| Scott Stewart~Sun-Times
Updated: May 16, 2012 8:22AM
If the Chicago region hopes to regain its competitive position in the world, we must make infrastructure — the basic building block of the economy — a top priority.
The Chicago City Council at its next meeting will vote on the Chicago Infrastructure Trust, Mayor Rahm Emanuel’s proposal for a public-private partnership to spur economic growth. The trust offers the possibility of billions of dollars in private capital and public funding while maintaining the city’s ownership of infrastructure.
Governments have combined public and private dollars for centuries to fund infrastructure. America’s great railroads, canals, water utilities, roads and transit grew from government initiatives that leveraged private capital to spur the economy.
The Chicago Infrastructure Trust’s most immediate projects are likely to be of two types: those that produce revenue and those that reduce the operating costs of an asset. The profits and savings would both be invested in the Trust.

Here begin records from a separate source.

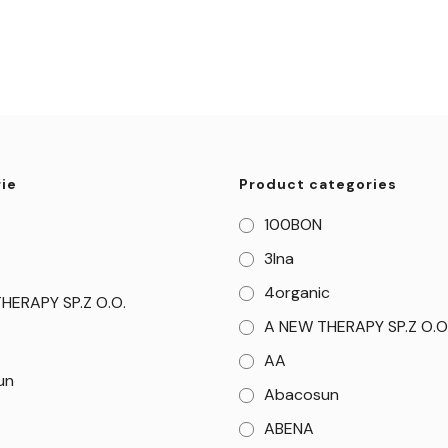
ie
Product categories
100BON
3Ina
4organic
HERAPY SP.Z O.O.
A NEW THERAPY SP.Z O.O
AA
un
Abacosun
ABENA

Assets that don’t produce revenue or savings, or “social assets” — City Hall, police stations and court buildings, for example—are unlikely investment targets for the Trust. Nevertheless, the available pool of funds for social assets might expand if those projects no longer compete with Trust-eligible projects, as they do today.
The Infrastructure Trust is a step in the right direction, but the City Council must be vigilant in its oversight. Its top priority should be repair and upgrading of deteriorating infrastructure.

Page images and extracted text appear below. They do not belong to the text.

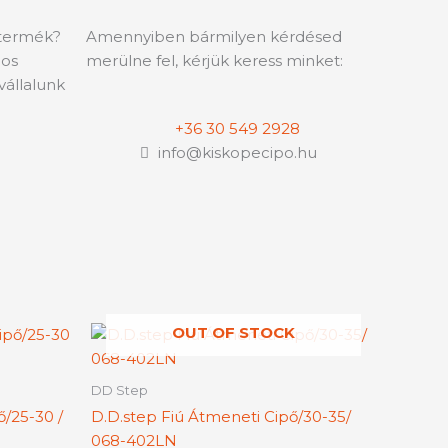
 termék?
Amennyiben bármilyen kérdésed
-os
merülne fel, kérjük keress minket:
vállalunk
+36 30 549 2928
info@kiskopecipo.hu
OUT OF STOCK
nek
Ennek
a
rméknek
terméknek
DD Step
bb
több
/25-30 /
D.D.step Fiú Átmeneti Cipő/30-35/
iációja
variációja
068-402LN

The council must ensure that the capital planning process is transparent; that projects are prioritized according to expected use, impact, value, and development potential; that all beneficiaries pay for what they use, and that maintenance funding for each asset is sufficient for its useful life.
Chicago’s long-term economic rejuvenation depends on the partnership between government and the private sector.
Emanuel is to be applauded for moving the conversation about the city’s crumbling public infrastructure to public-private efforts toward the regional economy of the future.
Just as our forebears did two centuries ago.
Michael Pagano is dean of the University of Illinois at Chicago’s College of Urban Planning and Public Affairs.